> [Given data]
━━━━━━━━━━━━━━━━

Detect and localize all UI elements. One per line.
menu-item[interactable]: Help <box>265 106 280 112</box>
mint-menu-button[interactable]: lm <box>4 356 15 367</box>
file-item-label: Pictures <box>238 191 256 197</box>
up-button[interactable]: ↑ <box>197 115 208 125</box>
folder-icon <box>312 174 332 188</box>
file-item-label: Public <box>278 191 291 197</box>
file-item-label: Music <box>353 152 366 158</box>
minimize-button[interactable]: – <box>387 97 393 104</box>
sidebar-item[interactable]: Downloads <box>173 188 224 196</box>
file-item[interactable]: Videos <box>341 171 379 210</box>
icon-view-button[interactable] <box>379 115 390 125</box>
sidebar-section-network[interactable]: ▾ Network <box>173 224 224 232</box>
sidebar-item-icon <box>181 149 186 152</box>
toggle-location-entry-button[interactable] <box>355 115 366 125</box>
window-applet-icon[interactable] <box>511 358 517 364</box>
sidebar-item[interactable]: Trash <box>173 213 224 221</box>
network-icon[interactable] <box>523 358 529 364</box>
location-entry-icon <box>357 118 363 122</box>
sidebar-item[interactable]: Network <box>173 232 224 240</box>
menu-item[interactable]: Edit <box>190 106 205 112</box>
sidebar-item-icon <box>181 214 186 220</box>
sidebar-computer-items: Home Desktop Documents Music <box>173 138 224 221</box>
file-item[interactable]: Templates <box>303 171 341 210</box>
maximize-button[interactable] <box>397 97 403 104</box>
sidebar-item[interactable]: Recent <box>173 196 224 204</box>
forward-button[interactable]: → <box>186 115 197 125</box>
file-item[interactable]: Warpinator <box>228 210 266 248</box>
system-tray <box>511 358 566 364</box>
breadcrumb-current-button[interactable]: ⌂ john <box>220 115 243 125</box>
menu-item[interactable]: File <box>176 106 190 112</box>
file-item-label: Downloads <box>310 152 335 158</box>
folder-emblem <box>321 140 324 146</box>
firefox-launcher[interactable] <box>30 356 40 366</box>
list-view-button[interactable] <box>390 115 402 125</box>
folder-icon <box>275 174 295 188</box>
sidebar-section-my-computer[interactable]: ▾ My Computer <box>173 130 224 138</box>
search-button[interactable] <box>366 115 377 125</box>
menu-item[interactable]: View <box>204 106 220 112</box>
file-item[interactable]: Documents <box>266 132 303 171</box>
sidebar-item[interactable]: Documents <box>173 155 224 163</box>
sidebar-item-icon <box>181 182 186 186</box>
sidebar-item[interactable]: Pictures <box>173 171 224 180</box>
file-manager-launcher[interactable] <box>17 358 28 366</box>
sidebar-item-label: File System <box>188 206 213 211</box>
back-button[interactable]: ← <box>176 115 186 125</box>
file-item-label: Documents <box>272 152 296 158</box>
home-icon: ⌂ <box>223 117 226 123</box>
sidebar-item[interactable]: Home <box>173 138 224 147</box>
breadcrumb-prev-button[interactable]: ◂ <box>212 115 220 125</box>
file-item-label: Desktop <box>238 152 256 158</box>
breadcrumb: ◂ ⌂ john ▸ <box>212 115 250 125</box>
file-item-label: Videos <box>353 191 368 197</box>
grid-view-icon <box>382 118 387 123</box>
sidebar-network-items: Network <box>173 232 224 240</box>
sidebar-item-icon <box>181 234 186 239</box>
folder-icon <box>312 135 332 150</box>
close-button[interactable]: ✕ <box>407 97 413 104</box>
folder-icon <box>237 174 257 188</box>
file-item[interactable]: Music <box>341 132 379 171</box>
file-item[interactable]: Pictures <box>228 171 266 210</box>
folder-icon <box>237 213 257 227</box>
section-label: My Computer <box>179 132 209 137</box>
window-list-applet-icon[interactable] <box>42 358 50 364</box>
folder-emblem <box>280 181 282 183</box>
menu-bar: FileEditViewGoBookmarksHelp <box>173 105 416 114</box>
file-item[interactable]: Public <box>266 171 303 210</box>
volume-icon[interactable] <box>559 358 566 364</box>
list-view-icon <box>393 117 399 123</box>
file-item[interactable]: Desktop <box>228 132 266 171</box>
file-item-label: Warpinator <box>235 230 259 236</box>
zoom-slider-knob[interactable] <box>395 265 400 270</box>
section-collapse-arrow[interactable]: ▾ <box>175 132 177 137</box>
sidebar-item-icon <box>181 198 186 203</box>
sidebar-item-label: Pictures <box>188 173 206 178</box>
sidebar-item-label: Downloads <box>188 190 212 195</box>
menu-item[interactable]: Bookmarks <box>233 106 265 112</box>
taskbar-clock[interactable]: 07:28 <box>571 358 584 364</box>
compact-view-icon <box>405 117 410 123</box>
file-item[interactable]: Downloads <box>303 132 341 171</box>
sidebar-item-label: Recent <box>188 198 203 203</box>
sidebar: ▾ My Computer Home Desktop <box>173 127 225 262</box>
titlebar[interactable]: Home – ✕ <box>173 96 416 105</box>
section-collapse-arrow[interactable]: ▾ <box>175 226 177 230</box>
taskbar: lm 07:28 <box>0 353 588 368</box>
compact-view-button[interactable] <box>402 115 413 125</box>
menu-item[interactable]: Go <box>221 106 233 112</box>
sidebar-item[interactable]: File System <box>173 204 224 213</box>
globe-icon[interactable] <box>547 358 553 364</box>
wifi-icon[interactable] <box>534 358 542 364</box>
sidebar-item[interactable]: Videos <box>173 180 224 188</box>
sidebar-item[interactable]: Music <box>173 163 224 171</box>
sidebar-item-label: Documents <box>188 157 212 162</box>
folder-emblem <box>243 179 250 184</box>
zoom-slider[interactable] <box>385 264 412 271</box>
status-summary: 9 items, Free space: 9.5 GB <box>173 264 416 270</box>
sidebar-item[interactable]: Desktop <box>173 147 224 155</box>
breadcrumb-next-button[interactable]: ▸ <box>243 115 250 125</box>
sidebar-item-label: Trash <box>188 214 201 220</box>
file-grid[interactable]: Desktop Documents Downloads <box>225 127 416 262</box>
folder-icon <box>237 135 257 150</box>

━━━━━━━━━━━━━━━━

> [Requirement] Each entry above is to be written out exactly.

> [Response]
Detect and localize all UI elements. One per line.
menu-item[interactable]: Help <box>265 106 280 112</box>
mint-menu-button[interactable]: lm <box>4 356 15 367</box>
file-item-label: Pictures <box>238 191 256 197</box>
up-button[interactable]: ↑ <box>197 115 208 125</box>
folder-icon <box>312 174 332 188</box>
file-item-label: Public <box>278 191 291 197</box>
file-item-label: Music <box>353 152 366 158</box>
minimize-button[interactable]: – <box>387 97 393 104</box>
sidebar-item[interactable]: Downloads <box>173 188 224 196</box>
file-item[interactable]: Videos <box>341 171 379 210</box>
icon-view-button[interactable] <box>379 115 390 125</box>
sidebar-section-network[interactable]: ▾ Network <box>173 224 224 232</box>
sidebar-item-icon <box>181 149 186 152</box>
toggle-location-entry-button[interactable] <box>355 115 366 125</box>
window-applet-icon[interactable] <box>511 358 517 364</box>
sidebar-item[interactable]: Trash <box>173 213 224 221</box>
network-icon[interactable] <box>523 358 529 364</box>
location-entry-icon <box>357 118 363 122</box>
sidebar-item[interactable]: Network <box>173 232 224 240</box>
menu-item[interactable]: Edit <box>190 106 205 112</box>
sidebar-item-icon <box>181 214 186 220</box>
sidebar-computer-items: Home Desktop Documents Music <box>173 138 224 221</box>
file-item[interactable]: Templates <box>303 171 341 210</box>
maximize-button[interactable] <box>397 97 403 104</box>
sidebar-item[interactable]: Recent <box>173 196 224 204</box>
forward-button[interactable]: → <box>186 115 197 125</box>
file-item[interactable]: Warpinator <box>228 210 266 248</box>
system-tray <box>511 358 566 364</box>
breadcrumb-current-button[interactable]: ⌂ john <box>220 115 243 125</box>
menu-item[interactable]: File <box>176 106 190 112</box>
file-item-label: Downloads <box>310 152 335 158</box>
folder-emblem <box>321 140 324 146</box>
firefox-launcher[interactable] <box>30 356 40 366</box>
list-view-button[interactable] <box>390 115 402 125</box>
folder-icon <box>275 174 295 188</box>
sidebar-section-my-computer[interactable]: ▾ My Computer <box>173 130 224 138</box>
search-button[interactable] <box>366 115 377 125</box>
menu-item[interactable]: View <box>204 106 220 112</box>
file-item[interactable]: Documents <box>266 132 303 171</box>
sidebar-item[interactable]: Documents <box>173 155 224 163</box>
sidebar-item-icon <box>181 182 186 186</box>
sidebar-item[interactable]: Pictures <box>173 171 224 180</box>
file-manager-launcher[interactable] <box>17 358 28 366</box>
sidebar-item-label: File System <box>188 206 213 211</box>
back-button[interactable]: ← <box>176 115 186 125</box>
file-item-label: Documents <box>272 152 296 158</box>
home-icon: ⌂ <box>223 117 226 123</box>
sidebar-item[interactable]: Home <box>173 138 224 147</box>
breadcrumb-prev-button[interactable]: ◂ <box>212 115 220 125</box>
file-item-label: Desktop <box>238 152 256 158</box>
breadcrumb: ◂ ⌂ john ▸ <box>212 115 250 125</box>
file-item-label: Videos <box>353 191 368 197</box>
grid-view-icon <box>382 118 387 123</box>
sidebar-network-items: Network <box>173 232 224 240</box>
sidebar-item-icon <box>181 234 186 239</box>
folder-icon <box>312 135 332 150</box>
close-button[interactable]: ✕ <box>407 97 413 104</box>
folder-icon <box>237 174 257 188</box>
file-item[interactable]: Music <box>341 132 379 171</box>
file-item[interactable]: Pictures <box>228 171 266 210</box>
folder-icon <box>237 213 257 227</box>
section-label: My Computer <box>179 132 209 137</box>
window-list-applet-icon[interactable] <box>42 358 50 364</box>
folder-emblem <box>280 181 282 183</box>
menu-bar: FileEditViewGoBookmarksHelp <box>173 105 416 114</box>
file-item[interactable]: Public <box>266 171 303 210</box>
volume-icon[interactable] <box>559 358 566 364</box>
list-view-icon <box>393 117 399 123</box>
file-item[interactable]: Desktop <box>228 132 266 171</box>
file-item-label: Warpinator <box>235 230 259 236</box>
zoom-slider-knob[interactable] <box>395 265 400 270</box>
section-collapse-arrow[interactable]: ▾ <box>175 132 177 137</box>
sidebar-item-icon <box>181 198 186 203</box>
sidebar-item-label: Pictures <box>188 173 206 178</box>
sidebar-item-label: Downloads <box>188 190 212 195</box>
menu-item[interactable]: Bookmarks <box>233 106 265 112</box>
taskbar-clock[interactable]: 07:28 <box>571 358 584 364</box>
compact-view-icon <box>405 117 410 123</box>
file-item[interactable]: Downloads <box>303 132 341 171</box>
sidebar-item-label: Recent <box>188 198 203 203</box>
sidebar: ▾ My Computer Home Desktop <box>173 127 225 262</box>
titlebar[interactable]: Home – ✕ <box>173 96 416 105</box>
section-collapse-arrow[interactable]: ▾ <box>175 226 177 230</box>
taskbar: lm 07:28 <box>0 353 588 368</box>
compact-view-button[interactable] <box>402 115 413 125</box>
menu-item[interactable]: Go <box>221 106 233 112</box>
sidebar-item[interactable]: File System <box>173 204 224 213</box>
globe-icon[interactable] <box>547 358 553 364</box>
wifi-icon[interactable] <box>534 358 542 364</box>
sidebar-item[interactable]: Videos <box>173 180 224 188</box>
sidebar-item[interactable]: Music <box>173 163 224 171</box>
sidebar-item-label: Documents <box>188 157 212 162</box>
folder-emblem <box>243 179 250 184</box>
zoom-slider[interactable] <box>385 264 412 271</box>
status-summary: 9 items, Free space: 9.5 GB <box>173 264 416 270</box>
sidebar-item[interactable]: Desktop <box>173 147 224 155</box>
breadcrumb-next-button[interactable]: ▸ <box>243 115 250 125</box>
sidebar-item-label: Trash <box>188 214 201 220</box>
file-grid[interactable]: Desktop Documents Downloads <box>225 127 416 262</box>
folder-icon <box>237 135 257 150</box>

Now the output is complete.